== EXERCISE ==
Set down the data below without change, skipping the pictures it holds.
::: DATA FOR THIS EXERCISE
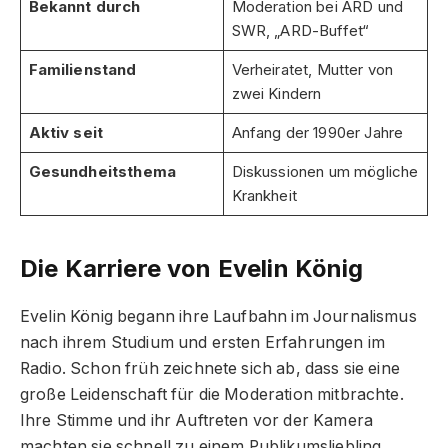
Bekannt durch
Moderation bei ARD und
SWR, „ARD-Buffet“
Familienstand
Verheiratet, Mutter von
zwei Kindern
Aktiv seit
Anfang der 1990er Jahre
Gesundheitsthema
Diskussionen um mögliche
Krankheit
Die Karriere von Evelin König
Evelin König begann ihre Laufbahn im Journalismus
nach ihrem Studium und ersten Erfahrungen im
Radio. Schon früh zeichnete sich ab, dass sie eine
große Leidenschaft für die Moderation mitbrachte.
Ihre Stimme und ihr Auftreten vor der Kamera
machten sie schnell zu einem Publikumsliebling.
::::::
== SOLVED EXERCISE ==
Bekannt durch
Moderation bei ARD und
SWR, „ARD-Buffet“
Familienstand
Verheiratet, Mutter von
zwei Kindern
Aktiv seit
Anfang der 1990er Jahre
Gesundheitsthema
Diskussionen um mögliche
Krankheit
Die Karriere von Evelin König
Evelin König begann ihre Laufbahn im Journalismus
nach ihrem Studium und ersten Erfahrungen im
Radio. Schon früh zeichnete sich ab, dass sie eine
große Leidenschaft für die Moderation mitbrachte.
Ihre Stimme und ihr Auftreten vor der Kamera
machten sie schnell zu einem Publikumsliebling.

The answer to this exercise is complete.